The iris flower data consists of 50 samples from 3 different species of iris flower namely setosa, versicolor and virginica. The data set composed of 4 numerical/input features and 1 categorical feature/target variable. Input features are sepal length, sepal width, petal length and petal width whereas target variable is species. Following insights have been found from the analysis: 
<br>
<br>
* Iris Setosa has very narrow petal length and moderate petal width (observed from histogram plots)
* Iris Setosa has smaller sepal length compared to iris versicolor and virginica while setosa has wide sepal width compared with other two.
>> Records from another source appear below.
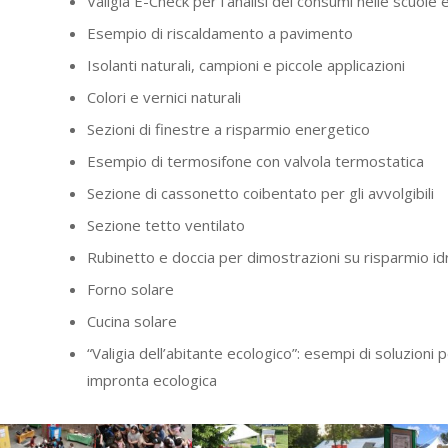
Valigia E-Check per l’analisi dei consumi nelle scuole e 
Esempio di riscaldamento a pavimento
Isolanti naturali, campioni e piccole applicazioni
Colori e vernici naturali
Sezioni di finestre a risparmio energetico
Esempio di termosifone con valvola termostatica
Sezione di cassonetto coibentato per gli avvolgibili
Sezione tetto ventilato
Rubinetto e doccia per dimostrazioni su risparmio id
Forno solare
Cucina solare
“Valigia dell’abitante ecologico”: esempi di soluzioni
impronta ecologica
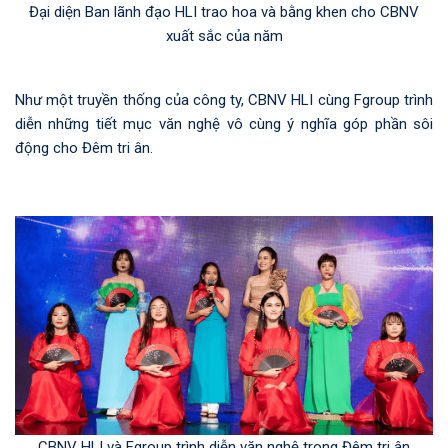
Đại diện Ban lãnh đạo HLI trao hoa và bằng khen cho CBNV
xuất sắc của năm
Như một truyền thống của công ty, CBNV HLI cùng Fgroup trình
diễn những tiết mục văn nghệ vô cùng ý nghĩa góp phần sôi
động cho Đêm tri ân.
CBNV HLI và Fgroup trình diễn văn nghệ trong Đêm tri ân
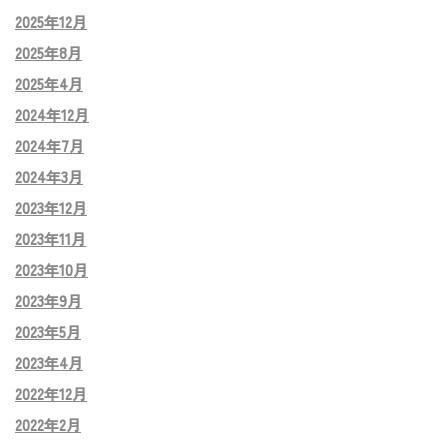
2025年12月
2025年8月
2025年4月
2024年12月
2024年7月
2024年3月
2023年12月
2023年11月
2023年10月
2023年9月
2023年5月
2023年4月
2022年12月
2022年2月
* Iris versicolor and virginica has indistinguishable sepal width meaning they are having almost the same sepal width. 
* Iris virginica has larger petal length and petal width but their distribution has higher variability. 
<br>
* Sepal length and sepal width has nearly normal distribution. But petal length and petal width are bi-modal this is due to the narrow distribution of the petal length and width of the iris setosa.